Revenons à nos jours. Et ces gamines d’aujourd’hui se délectant de quelques gouttes d’eau. Si loin, si proches sur nos écrans. De la propagande ? Je ne peux l’affirmer ni l’infirmer. La vidéo est passée sur un fil tweeter. A priori, ça me semble vrai. L’internaute n’a pas l’air d’un propagateur de confusion et de haine. Comme certaines bouches sur le Web et les autres marées gluantes de la boue cathodique. Des noms ? Je ne suis pas né sous le signe de la balance. En plus, chacun et chacune assez grand et grande pour juger avec son cerveau. Toutefois, la propagande de cette vidéo n’est pas à exclure non plus. En notre ère de fake news made IA, rien n’est sûr. Dans le cas d’une manipulation, ces petites filles seraient alors d’excellentes comédiennes. Nous serions nombreux à nous être faits avoir par le jeu. Bravo à ces jeunes actrices et à toute l’équipe de mise en scène de cette « ruée vers l’eau ». Et avis à tous les boites de casting en quête de nouveaux talents. Voici de jeunes pousses du cinéma.
Transmettre cette vidéo ? Guère doué pour l’archivage, je n’ai pas capté le lien. Me contentant de regarder les images sur la toile. Comme tant de voyeurs numériques à la fenêtre du monde qui va mal. Néanmoins, même en étant plus doué pour capter les infos, je n’aurais pas transmis cette vidéo. Pour quelle raison ? Parce que ses « buveuses de pluie » n’ont autorisé personne à les filmer. Peut-être l’ont-elles fait ? Dans le doute, je m’abstiens. Une forme d’hypocrisie de ma part ? Oui. Parce que, sans ces images, ce texte n’aurait pas été écrit. Et personne au courant du drame de ces petites filles. Comme une autre photo du passé. Celle d’une petite fille courant nue sous un ciel couleur Napalm… Sans doute que cette photo ayant fait le tour du monde participé à l’arrêt de l’horreur. Comme d’autres images nous documentant sur le pire dont est capable notre espèce humaine. Celle de nos semblables. Et donc de notre part d’inhumanité.
L’eau n’aura pas le même goût pour moi aujourd’hui.
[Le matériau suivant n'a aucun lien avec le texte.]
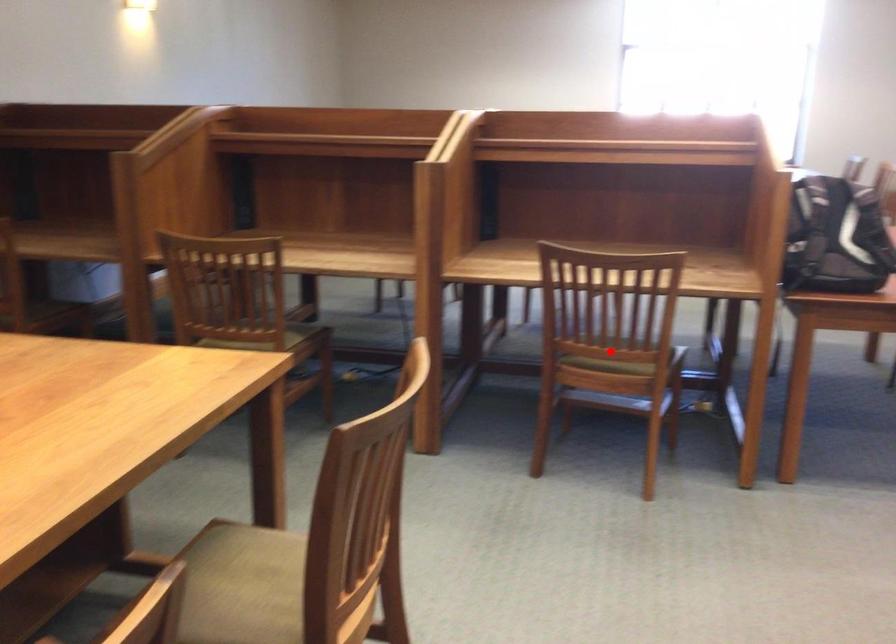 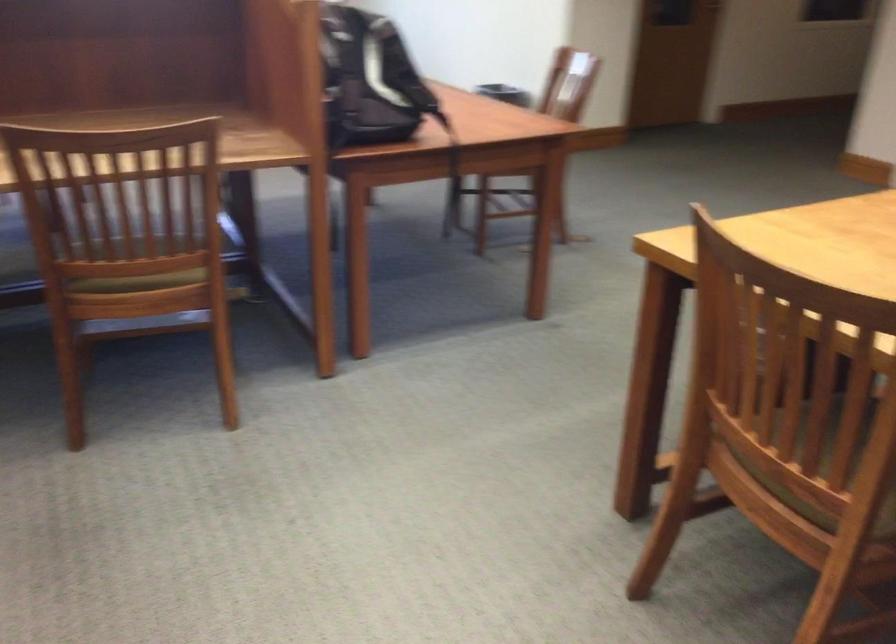 The point at the highlighted location is marked in the first image. Where is the corresponding point in the second image?

(139, 266) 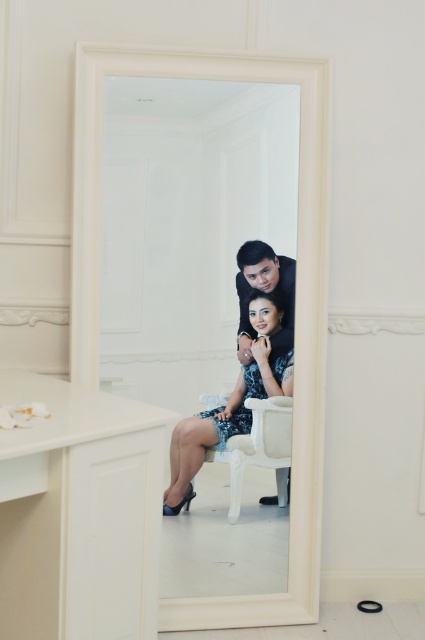 Does white glossy mirror at center appear on the left side of shiny blue dress at center?

Correct, you'll find white glossy mirror at center to the left of shiny blue dress at center.

Between point (84, 189) and point (164, 500), which one is positioned in front?

Point (84, 189) is more forward.

In order to click on white glossy mirror at center in this screenshot , I will do `click(295, 300)`. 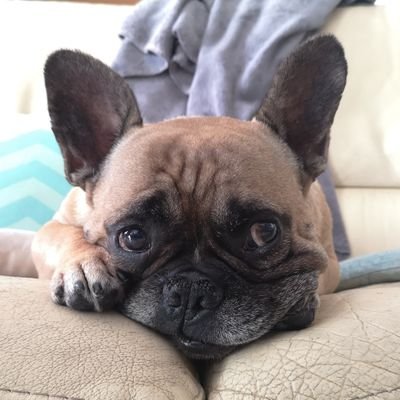 I want to click on stripy cushion, so click(21, 187). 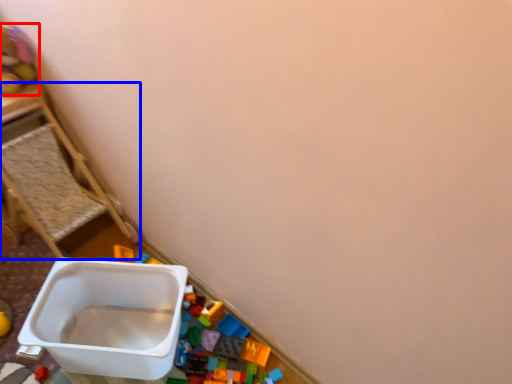 Question: Among these objects, which one is farthest to the camera, toy (highlighted by a red box) or furniture (highlighted by a blue box)?

Choices:
 (A) toy
 (B) furniture

Answer: (A)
Même dans le Pastis de l’apéro. Pareil sous la douche ou au moment de tirer la chasse d’eau. Bien que ça ne sert à rien de se culpabiliser ou de culpabiliser les autres nantis de l’eau et du reste. Pas à cause de moi, de vous, que ces gamines sont contraintes de boire de l’eau de pluie. Et que d’autres populations ailleurs vivent l’enfer au quotidien. La vraie responsabilité émane du haut du panier. Là où une poignée d’hommes et de femmes décident du partage du monde et de ses richesses. Avec priorité au toujours plus de fric, avant le vivant et son environnement. Rien de vraiment nouveau. Une minorité décidant aussi entre autres du partage de l’eau. Un robinet pour les uns, la pluie en direct du ciel pour les autres. Néanmoins, chaque individu a sa part de responsabilité dans ce chaos mondialisé. Notre présence n’est pas innocente. Le monde, c’est aussi je. Pour le meilleur et le pire.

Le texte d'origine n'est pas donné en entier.